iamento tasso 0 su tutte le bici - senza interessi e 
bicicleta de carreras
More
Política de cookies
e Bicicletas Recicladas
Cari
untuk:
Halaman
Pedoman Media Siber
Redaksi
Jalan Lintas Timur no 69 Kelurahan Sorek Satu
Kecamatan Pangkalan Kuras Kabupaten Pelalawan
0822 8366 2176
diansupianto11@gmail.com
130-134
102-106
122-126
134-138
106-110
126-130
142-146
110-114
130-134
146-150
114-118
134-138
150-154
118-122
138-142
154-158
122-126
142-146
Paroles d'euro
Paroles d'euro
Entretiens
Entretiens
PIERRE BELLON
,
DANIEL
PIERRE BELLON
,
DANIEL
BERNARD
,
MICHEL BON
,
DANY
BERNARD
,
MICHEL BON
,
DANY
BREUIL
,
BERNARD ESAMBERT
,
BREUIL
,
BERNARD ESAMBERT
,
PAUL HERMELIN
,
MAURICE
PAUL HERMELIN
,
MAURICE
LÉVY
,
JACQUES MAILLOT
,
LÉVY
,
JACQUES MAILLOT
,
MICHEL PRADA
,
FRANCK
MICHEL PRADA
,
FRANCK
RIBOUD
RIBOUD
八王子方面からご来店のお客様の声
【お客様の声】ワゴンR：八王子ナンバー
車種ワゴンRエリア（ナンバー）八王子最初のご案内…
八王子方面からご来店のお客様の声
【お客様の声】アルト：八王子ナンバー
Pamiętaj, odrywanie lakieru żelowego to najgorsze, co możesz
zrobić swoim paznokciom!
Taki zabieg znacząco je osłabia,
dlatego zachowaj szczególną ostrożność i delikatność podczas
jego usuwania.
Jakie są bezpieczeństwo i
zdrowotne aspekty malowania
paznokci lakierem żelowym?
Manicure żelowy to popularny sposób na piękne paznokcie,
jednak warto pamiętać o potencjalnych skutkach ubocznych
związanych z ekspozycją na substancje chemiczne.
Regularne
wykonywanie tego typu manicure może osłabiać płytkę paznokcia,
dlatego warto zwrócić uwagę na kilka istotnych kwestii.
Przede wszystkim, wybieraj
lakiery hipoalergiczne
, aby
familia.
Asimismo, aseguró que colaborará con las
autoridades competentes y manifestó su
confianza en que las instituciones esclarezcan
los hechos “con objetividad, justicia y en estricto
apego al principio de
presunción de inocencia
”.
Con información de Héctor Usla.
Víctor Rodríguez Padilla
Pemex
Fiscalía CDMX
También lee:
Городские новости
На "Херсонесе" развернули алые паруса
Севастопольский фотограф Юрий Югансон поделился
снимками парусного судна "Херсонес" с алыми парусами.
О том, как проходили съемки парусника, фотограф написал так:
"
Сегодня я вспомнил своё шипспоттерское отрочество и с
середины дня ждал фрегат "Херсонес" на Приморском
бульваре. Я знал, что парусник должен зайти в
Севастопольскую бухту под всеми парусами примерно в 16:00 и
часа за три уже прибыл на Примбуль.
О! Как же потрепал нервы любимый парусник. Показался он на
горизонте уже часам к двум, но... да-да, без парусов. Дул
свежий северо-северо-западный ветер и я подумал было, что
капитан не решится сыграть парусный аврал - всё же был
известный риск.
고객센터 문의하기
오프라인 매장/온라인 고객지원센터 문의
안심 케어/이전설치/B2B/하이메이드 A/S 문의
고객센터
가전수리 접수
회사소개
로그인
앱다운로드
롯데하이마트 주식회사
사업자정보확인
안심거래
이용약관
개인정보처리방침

* * *

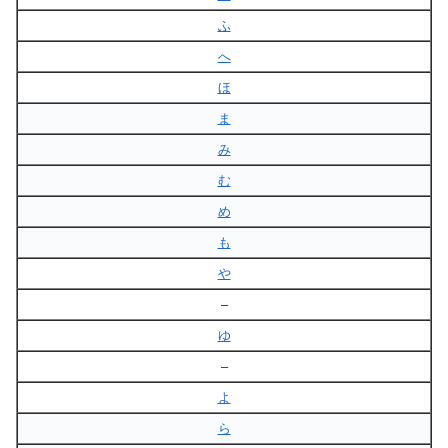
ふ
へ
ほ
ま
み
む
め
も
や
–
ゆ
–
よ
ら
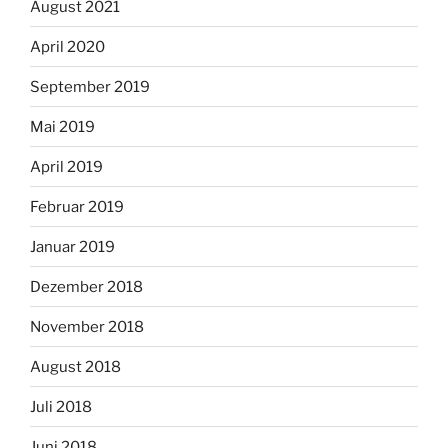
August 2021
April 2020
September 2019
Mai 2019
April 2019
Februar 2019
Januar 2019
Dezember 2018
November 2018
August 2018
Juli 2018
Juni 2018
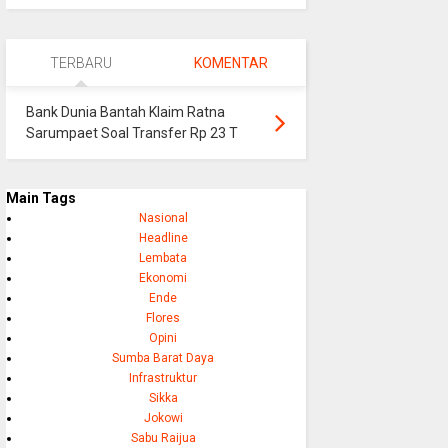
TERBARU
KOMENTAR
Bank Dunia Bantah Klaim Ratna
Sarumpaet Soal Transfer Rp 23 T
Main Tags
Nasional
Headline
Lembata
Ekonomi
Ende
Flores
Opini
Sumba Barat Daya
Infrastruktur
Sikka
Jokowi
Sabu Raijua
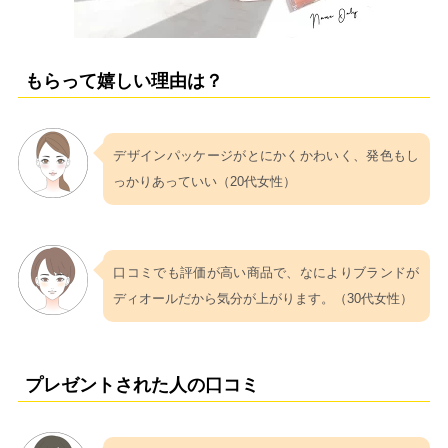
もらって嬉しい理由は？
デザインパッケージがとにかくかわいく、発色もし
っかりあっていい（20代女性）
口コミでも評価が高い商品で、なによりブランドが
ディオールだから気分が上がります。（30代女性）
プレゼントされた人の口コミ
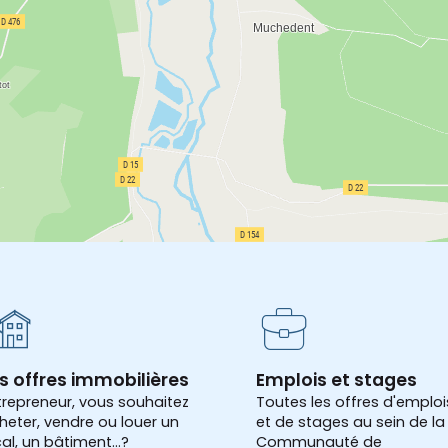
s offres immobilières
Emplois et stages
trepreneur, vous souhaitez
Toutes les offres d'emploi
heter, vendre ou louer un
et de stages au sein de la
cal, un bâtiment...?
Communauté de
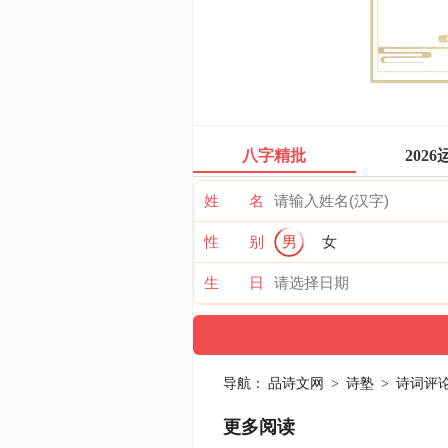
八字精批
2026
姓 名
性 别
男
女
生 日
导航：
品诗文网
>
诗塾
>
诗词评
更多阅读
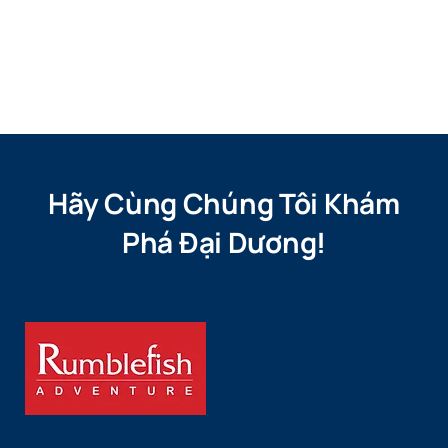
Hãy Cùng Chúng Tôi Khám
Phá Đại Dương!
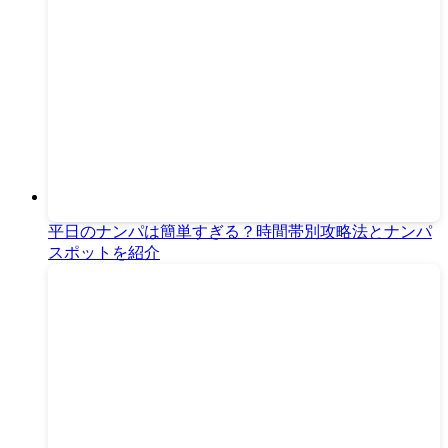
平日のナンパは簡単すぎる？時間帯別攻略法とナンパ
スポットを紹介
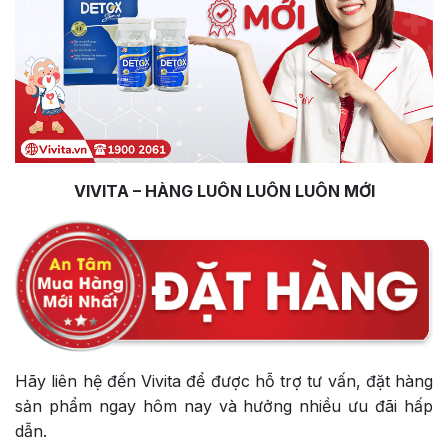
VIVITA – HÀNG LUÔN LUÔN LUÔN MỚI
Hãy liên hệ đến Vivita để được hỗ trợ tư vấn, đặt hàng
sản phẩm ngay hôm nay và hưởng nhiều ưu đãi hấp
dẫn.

What you need to do — Taking the entries above, write out exactly the lines starting with the line containing "jego usuwania." and going on through the line containing "бульваре. Я знал, что парусник должен зайти в", both included, and nothing else.

Your solution —
jego usuwania.
Jakie są bezpieczeństwo i
zdrowotne aspekty malowania
paznokci lakierem żelowym?
Manicure żelowy to popularny sposób na piękne paznokcie,
jednak warto pamiętać o potencjalnych skutkach ubocznych
związanych z ekspozycją na substancje chemiczne.
Regularne
wykonywanie tego typu manicure może osłabiać płytkę paznokcia,
dlatego warto zwrócić uwagę na kilka istotnych kwestii.
Przede wszystkim, wybieraj
lakiery hipoalergiczne
, aby
familia.
Asimismo, aseguró que colaborará con las
autoridades competentes y manifestó su
confianza en que las instituciones esclarezcan
los hechos “con objetividad, justicia y en estricto
apego al principio de
presunción de inocencia
”.
Con información de Héctor Usla.
Víctor Rodríguez Padilla
Pemex
Fiscalía CDMX
También lee:
Городские новости
На "Херсонесе" развернули алые паруса
Севастопольский фотограф Юрий Югансон поделился
снимками парусного судна "Херсонес" с алыми парусами.
О том, как проходили съемки парусника, фотограф написал так:
"
Сегодня я вспомнил своё шипспоттерское отрочество и с
середины дня ждал фрегат "Херсонес" на Приморском
бульваре. Я знал, что парусник должен зайти в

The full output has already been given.